Oui, mais lesquels ? Personne n'est capable de lui répondre clairement. L'ASIO ne parle que de suppositions, de spéculations et de pions bougés sur l'échiquier des manœuvres diplomatiques et internationales. Tout ce que Jackson n'aime pas. L'australien ne joue pas ce genre de jeux. Les flous artistiques, très peu pour lui. Jax fonce, c'est bien connu. Clair, net, précis. Ce qu'on ne lui donne pas, il le prend. Plus rapide, plus simple ... plus efficace ? Pas vraiment. Mais il avance, c'est indéniable, autant vers le point de rendez-vous que dans l'établissement d'un lien de confiance avec sa cible.

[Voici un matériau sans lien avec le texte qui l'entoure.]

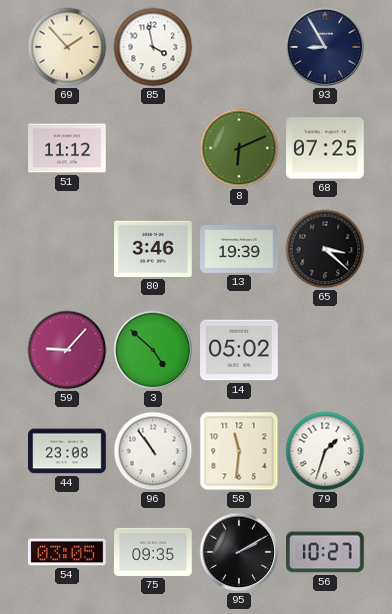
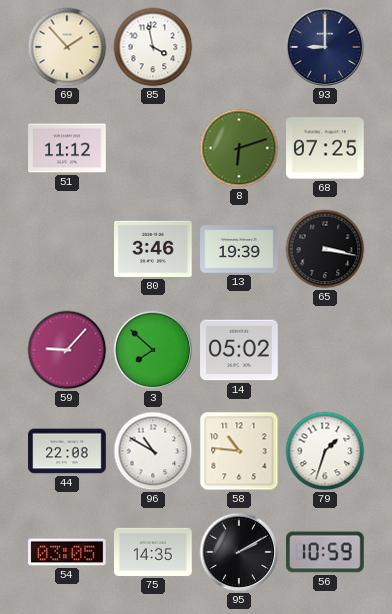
93: 8:55 -> 9:00
8: 6:11 -> 6:12
65: 3:22 -> 3:17
3: 4:52 -> 7:52
44: 23:08 -> 22:08
96: 10:54 -> 10:50
58: 11:31 -> 10:46
75: 09:35 -> 14:35
56: 10:27 -> 10:59
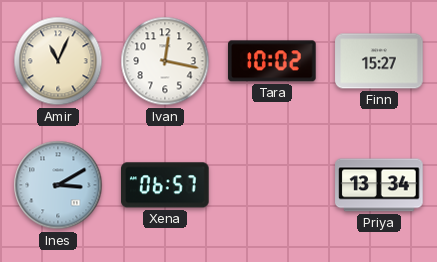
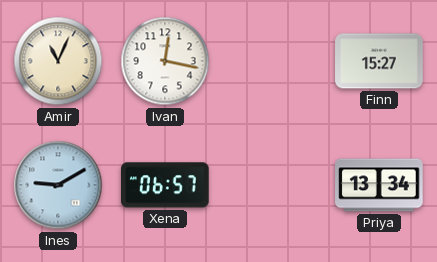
Tara: 10:02 -> none
Ines: 3:10 -> 9:10
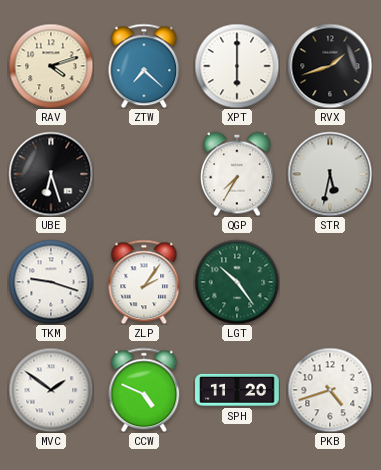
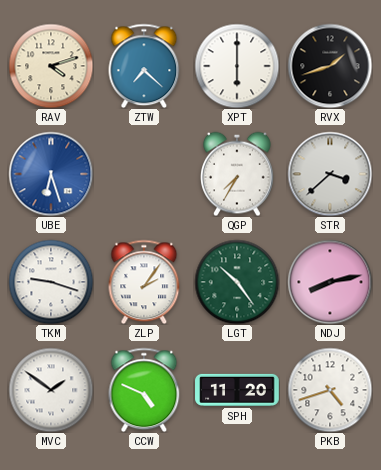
UBE dial: black -> blue
STR: 5:32 -> 3:38
NDJ: none -> 8:13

Sparrow est plus modérée que leur cheffe, elle lui répète que cela prendra le temps qu'il faut et qu'il ne sert à rien de se précipiter. Des semaines, des mois, des années ... Tant qu'on ne lui donnera pas l'ordre explicite de s'en prendre à la rouquine, son job consiste à veiller sur elle. Quel paradoxe.

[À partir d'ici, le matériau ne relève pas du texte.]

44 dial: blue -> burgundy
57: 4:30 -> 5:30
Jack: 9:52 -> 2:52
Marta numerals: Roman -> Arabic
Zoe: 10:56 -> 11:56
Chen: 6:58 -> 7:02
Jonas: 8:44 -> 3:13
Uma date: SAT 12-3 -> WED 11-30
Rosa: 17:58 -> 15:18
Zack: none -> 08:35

Il freine sa course à l'approche de la falaise pour constater que Spencer a déjà tout prévu. Mills s'apprête à lui lancer un « j'en connais une qui frétille d'impatience » caractéristique de ses tentatives veines pour la séduire, mais avorte sa plaisanterie quand les mots arabes viennent confirmer les informations récoltées récemment concernant les futurs déplacements de la rousse. L'agent passe aussi tôt en mode enregistreur. S'il est épouvantable pour retenir la liste des courses, c'est parce que remplir le frigo n'a rien de passionnant. En revanche, quand il s'agit d'enregistrer de l'information confidentielle, Jackson se débrouille plutôt bien. « Un instant. » Mills ne bronche pas, feinte de ne rien avoir bité à la conversation quand plusieurs des termes retenus ont déjà fait tilter ses neurones. « Désolée. On m'a sollicitée pour une réunion de dernière minute. »« Tu parles d'un cadre bucolique pour travailler. » Rester léger. Depuis le début, Jax joue les mecs sympas. Ce n'est pas dans son intérêt de souligner les détails potentiellement révélateurs de ses connaissances. Passer pour un lourd ne le dérange pas. On se méfie moins de ceux que l'on n'estime pas en mesure de nous atteindre ...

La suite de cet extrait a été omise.